Que May Lan, Andersen Elene, Mombelli Andrea
School of Dental Medicine, University of Geneva, Switzerland.
J Clin Periodontol. 2004 Nov;31(11):978-84. doi: 10.1111/j.1600-051X.2004.00594.x.
The inflammatory myeloid-related protein, MRP8/14, also called calprotectin, and its subunits MRP8 and MRP14 have been detected and identified recently in gingival crevicular fluid (GCF). It has been suggested that the type and phase of inflammation can be discriminated on the basis of differences in the expression of calprotectin and its subunits, released during activation and/or death of granulocytes and monocytes. The purpose of this study was to quantify calprotectin and its subunits (MRPs) simultaneously in the GCF during the initial phase of experimentally induced gingivitis, and to examine their inter- and intra-individual variations.

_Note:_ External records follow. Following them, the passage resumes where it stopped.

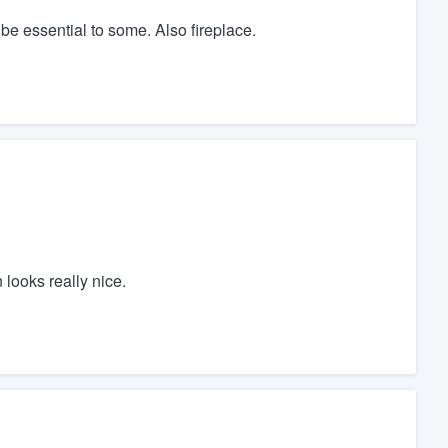
be essential to some. Also fireplace.
 looks really nice.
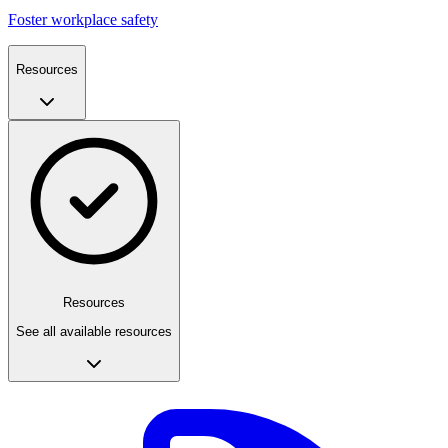
Foster workplace safety
Resources
Resources
See all available resources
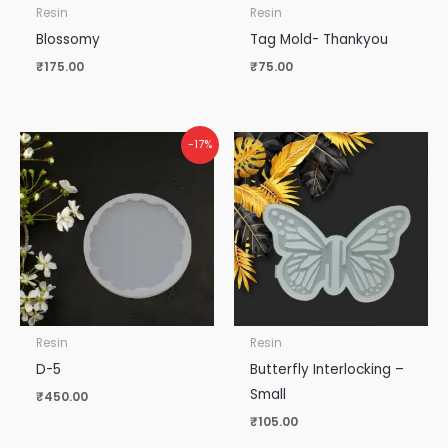
Resin
Resin
Blossomy
Tag Mold- Thankyou
₹
175.00
₹
75.00
-17%
Resin
Resin
D-5
Butterfly Interlocking –
Small
₹
450.00
₹
105.00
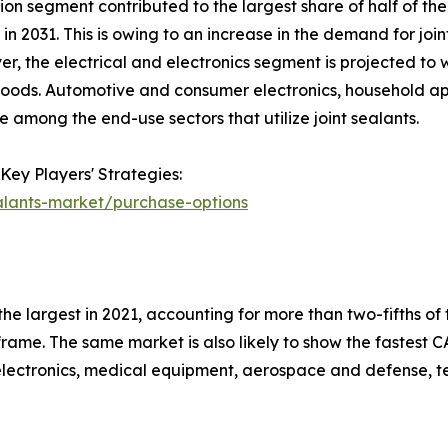
on segment contributed to the largest share of half of the 
n 2031. This is owing to an increase in the demand for joint
er, the electrical and electronics segment is projected to 
 goods. Automotive and consumer electronics, household appl
 among the end-use sectors that utilize joint sealants.
Key Players' Strategies:
alants-market/purchase-options
e largest in 2021, accounting for more than two-fifths of t
rame. The same market is also likely to show the fastest CA
n electronics, medical equipment, aerospace and defense, te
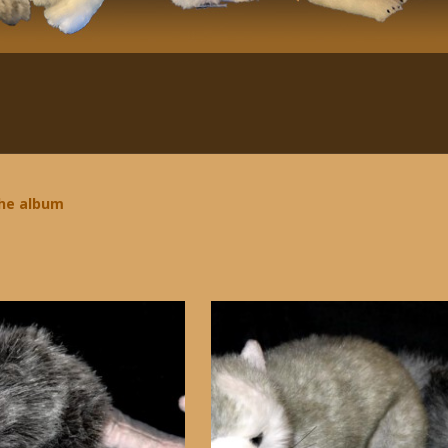
the album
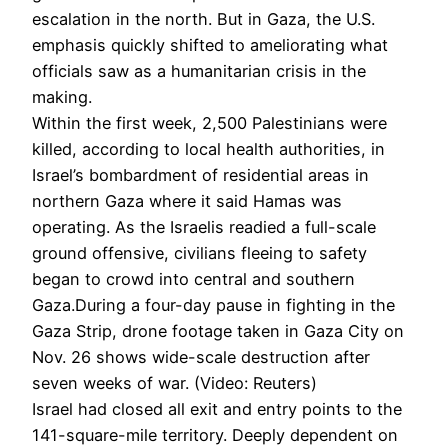
escalation in the north. But in Gaza, the U.S.
emphasis quickly shifted to ameliorating what
officials saw as a humanitarian crisis in the
making.
Within the first week, 2,500 Palestinians were
killed, according to local health authorities, in
Israel’s bombardment of residential areas in
northern Gaza where it said Hamas was
operating. As the Israelis readied a full-scale
ground offensive, civilians fleeing to safety
began to crowd into central and southern
Gaza.During a four-day pause in fighting in the
Gaza Strip, drone footage taken in Gaza City on
Nov. 26 shows wide-scale destruction after
seven weeks of war. (Video: Reuters)
Israel had closed all exit and entry points to the
141-square-mile territory. Deeply dependent on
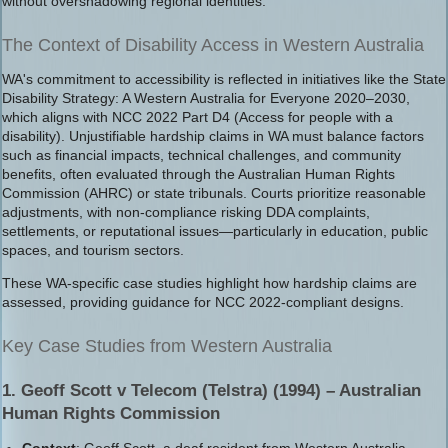
without overshadowing regional identities.
The Context of Disability Access in Western Australia
WA's commitment to accessibility is reflected in initiatives like the State
Disability Strategy: A Western Australia for Everyone 2020–2030,
which aligns with NCC 2022 Part D4 (Access for people with a
disability). Unjustifiable hardship claims in WA must balance factors
such as financial impacts, technical challenges, and community
benefits, often evaluated through the Australian Human Rights
Commission (AHRC) or state tribunals. Courts prioritize reasonable
adjustments, with non-compliance risking DDA complaints,
settlements, or reputational issues—particularly in education, public
spaces, and tourism sectors.
These WA-specific case studies highlight how hardship claims are
assessed, providing guidance for NCC 2022-compliant designs.
Key Case Studies from Western Australia
1. Geoff Scott v Telecom (Telstra) (1994) – Australian
Human Rights Commission
Context
: Geoff Scott, a deaf resident from Western Australia,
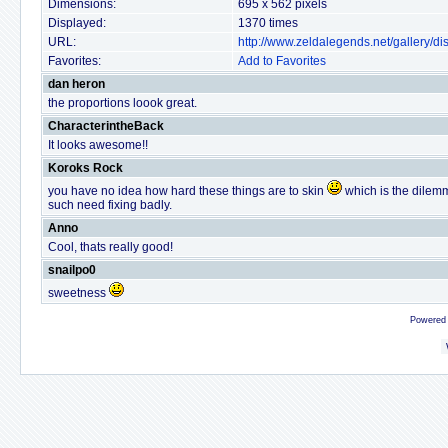
Dimensions:
695 x 562 pixels
Displayed:
1370 times
URL:
http://www.zeldalegends.net/gallery/
Favorites:
Add to Favorites
dan heron
the proportions loook great.
CharacterintheBack
It looks awesome!!
Koroks Rock
you have no idea how hard these things are to skin
which is the dilemma
such need fixing badly.
Anno
Cool, thats really good!
snailpo0
sweetness
Powered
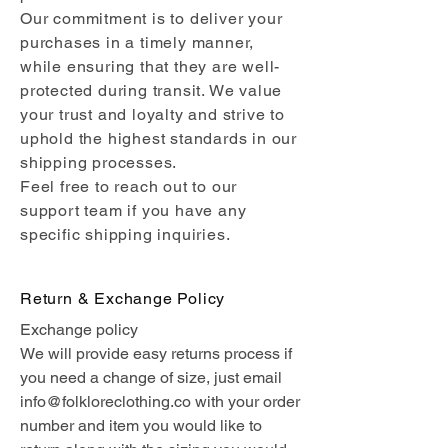
Our commitment is to deliver your
purchases in a timely manner,
while ensuring that they are well-
protected during transit. We value
your trust and loyalty and strive to
uphold the highest standards in our
shipping processes.
Feel free to reach out to our
support team if you have any
specific shipping inquiries.
Return & Exchange Policy
Exchange policy
We will provide easy returns process if
you need a change of size, just email
info@folkloreclothing.co
with your order
number and item you would like to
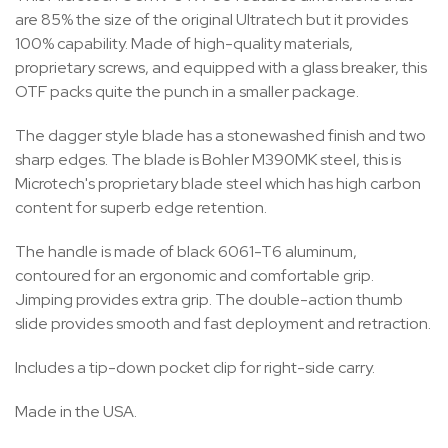
are 85% the size of the original Ultratech but it provides
100% capability. Made of high-quality materials,
proprietary screws, and equipped with a glass breaker, this
OTF packs quite the punch in a smaller package.
The dagger style blade has a stonewashed finish and two
sharp edges. The blade is Bohler M390MK steel, this is
Microtech's proprietary blade steel which has high carbon
content for superb edge retention.
The handle is made of black 6061-T6 aluminum,
contoured for an ergonomic and comfortable grip.
Jimping provides extra grip. The double-action thumb
slide provides smooth and fast deployment and retraction.
Includes a tip-down pocket clip for right-side carry.
Made in the USA.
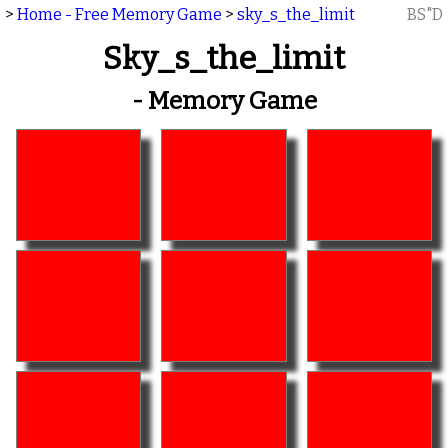
>
Home - Free Memory Game
>
sky_s_the_limit
BS"D
Sky_s_the_limit
- Memory Game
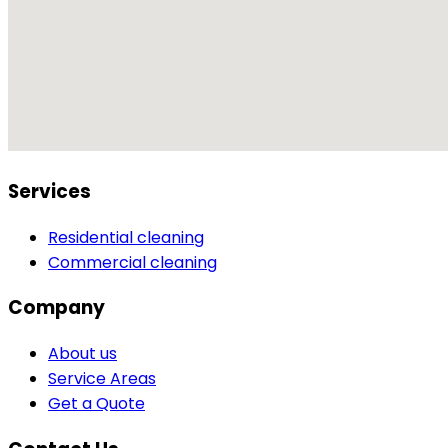
Services
Residential cleaning
Commercial cleaning
Company
About us
Service Areas
Get a Quote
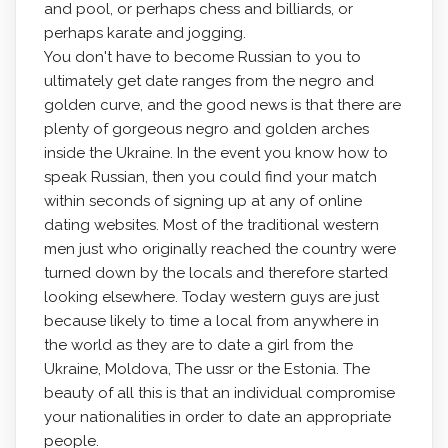
and pool, or perhaps chess and billiards, or
perhaps karate and jogging.
You don't have to become Russian to you to
ultimately get date ranges from the negro and
golden curve, and the good news is that there are
plenty of gorgeous negro and golden arches
inside the Ukraine. In the event you know how to
speak Russian, then you could find your match
within seconds of signing up at any of online
dating websites. Most of the traditional western
men just who originally reached the country were
turned down by the locals and therefore started
looking elsewhere. Today western guys are just
because likely to time a local from anywhere in
the world as they are to date a girl from the
Ukraine, Moldova, The ussr or the Estonia. The
beauty of all this is that an individual compromise
your nationalities in order to date an appropriate
people.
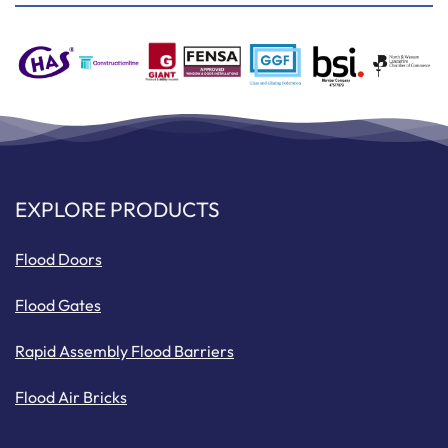
EXPLORE PRODUCTS
Flood Doors
Flood Gates
Rapid Assembly Flood Barriers
Flood Air Bricks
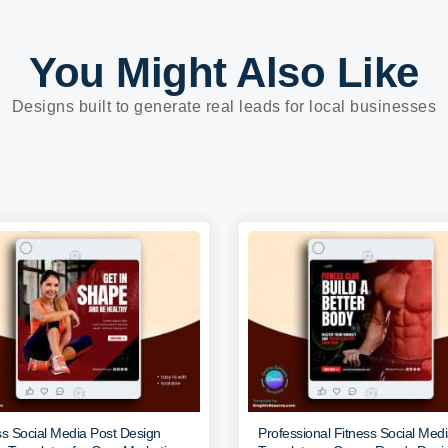
You Might Also Like
Designs built to generate real leads for local businesses
ss Social Media Post Design
Professional Fitness Social Med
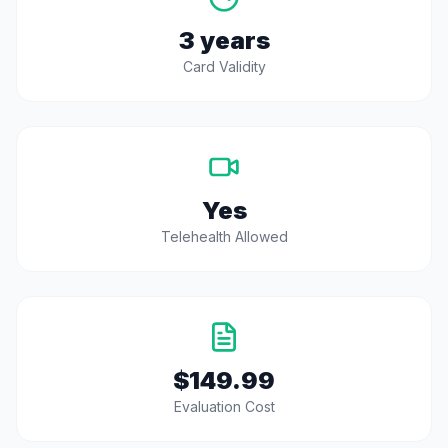
3 years
Card Validity
Yes
Telehealth Allowed
$149.99
Evaluation Cost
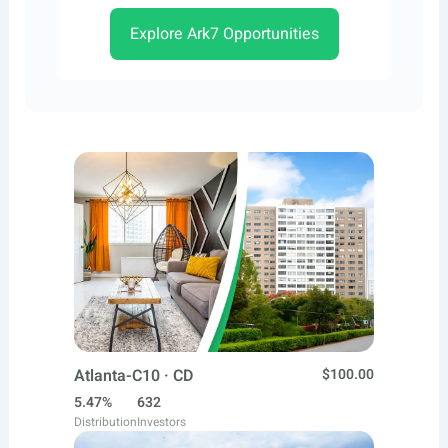
Explore Ark7 Opportunities
Atlanta-C10 · CD
$100.00
5.47%
632
Distribution
Investors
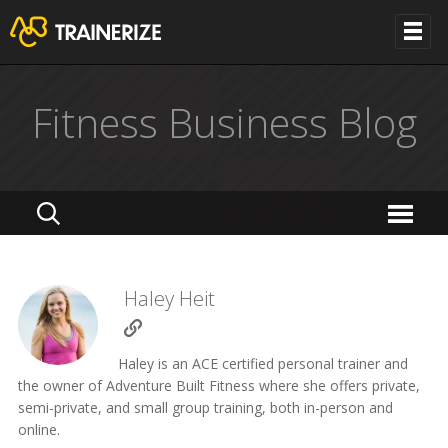
Fitness Business Blog
Haley Heit
Haley is an ACE certified personal trainer and
the owner of Adventure Built Fitness where she offers private,
semi-private, and small group training, both in-person and
online.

Fifteen healthy non-smoking subjects, aged 18-30, were involved in this study. An initial hygiene phase (days -11 to 0) was followed by 10 days of undisturbed plaque accumulation. At days -11, -3, 0, 10, 11, clinical parameters were recorded and GCF samples collected with Durapore strips from 12 sites in each subject. Quantitative analyses of total proteins, MRP8/14, MRP14 and MRP8 were performed by ELISA procedures.
During the experimental phase with no oral hygiene (days 0-10), the clinical parameters Plaque Index, Gingival Index (GI) and bleeding on probing increased as expected, confirming that plaque accumulation leads to gingival inflammation. Levels of the MRPs were individually variable. They increased with plaque accumulation in one-half of the subjects, and decreased in the other subjects. The levels of MRP8/14 and MRP14 at subject recruitment (day -11) could predict a significant part of the GI at day 10. Only minute amounts of the subunits MRP8 and MRP14 were detected in comparison with the complex MRP8/14 throughout the experiment. Considerable variations were noted among sites within subjects.
The expression of calprotectin in the early phase of experimental gingivitis is variable between subjects, and two groups of subjects can be differentiated according to their response patterns. Clinical parameters at the very first visit (day -11) seemed to be different in the two response groups. The results of the present investigation indicate that the inflammatory response to plaque accumulation depends on the initial status of the subjects, which may not be leveled out by the introduction of perfect oral hygiene. Whether these patterns reflect a different susceptibility to periodontal diseases remains to be determined.
炎症性髓系相关蛋白MRP8/14,也称为钙卫蛋白,及其亚基MRP8和MRP14最近已在龈沟液(GCF)中被检测和鉴定。有人提出,根据在粒细胞和单核细胞激活和/或死亡期间释放的钙卫蛋白及其亚基表达的差异,可以区分炎症的类型和阶段。本研究的目的是在实验性龈炎的初始阶段同时定量GCF中的钙卫蛋白及其亚基(MRP),并检查它们的个体间和个体内差异。
15名年龄在18至30岁之间的健康非吸烟受试者参与了本研究。初始卫生阶段(第-11天至0天)之后是10天不受干扰的菌斑堆积。在第-11天、-3天、0天、10天、11天,记录临床参数,并用Durapore试纸从每个受试者的12个部位采集GCF样本。通过ELISA程序对总蛋白、MRP8/14、MRP14和MRP8进行定量分析。
在无口腔卫生的实验阶段(第0天至10天),菌斑指数、牙龈指数(GI)和探诊出血等临床参数如预期增加,证实菌斑堆积会导致牙龈炎症。MRP的水平存在个体差异。在一半的受试者中,它们随着菌斑堆积而增加,而在其他受试者中则下降。招募时(第-11天)的MRP8/14和MRP14水平可以预测第10天GI的很大一部分。在整个实验过程中,与复合物MRP8/14相比,仅检测到微量的亚基MRP8和MRP14。受试者内不同部位之间存在相当大的差异。
实验性龈炎早期钙卫蛋白的表达在受试者之间存在差异,并且可以根据其反应模式将两组受试者区分开来。两组反应组在首次就诊时(第-11天)的临床参数似乎有所不同。本研究结果表明,对菌斑堆积的炎症反应取决于受试者的初始状态,完美的口腔卫生引入可能无法消除这种差异。这些模式是否反映了对牙周疾病的不同易感性仍有待确定。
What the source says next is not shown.